# GIVEN RECORDS:
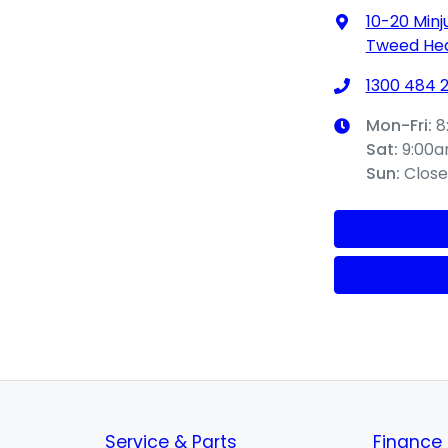
10-20 Minj
Tweed Hea
1300 484 
Mon-Fri:
8
Sat
:
9:00
Sun
:
Clos
Service & Parts
Finance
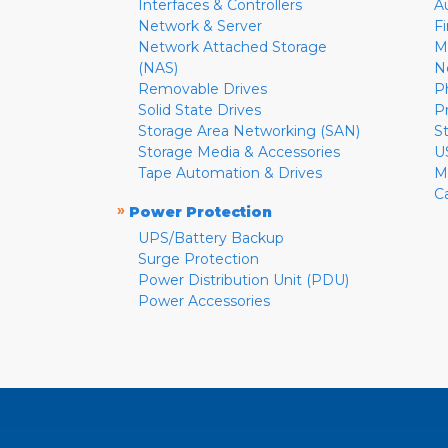
Interfaces & Controllers
A
Network & Server
F
Network Attached Storage
M
(NAS)
N
Removable Drives
P
Solid State Drives
P
Storage Area Networking (SAN)
S
Storage Media & Accessories
U
Tape Automation & Drives
M
C
»
Power Protection
UPS/Battery Backup
Surge Protection
Power Distribution Unit (PDU)
Power Accessories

# EXERCISE GOAL:
All of the lines above should be printed exactly, minus the pictures.

# EXERCISE ANSWER:
10-20 Minj
Tweed Hea
1300 484 
Mon-Fri:
8
Sat
:
9:00
Sun
:
Clos
Service & Parts
Finance
Interfaces & Controllers
A
Network & Server
F
Network Attached Storage
M
(NAS)
N
Removable Drives
P
Solid State Drives
P
Storage Area Networking (SAN)
S
Storage Media & Accessories
U
Tape Automation & Drives
M
C
»
Power Protection
UPS/Battery Backup
Surge Protection
Power Distribution Unit (PDU)
Power Accessories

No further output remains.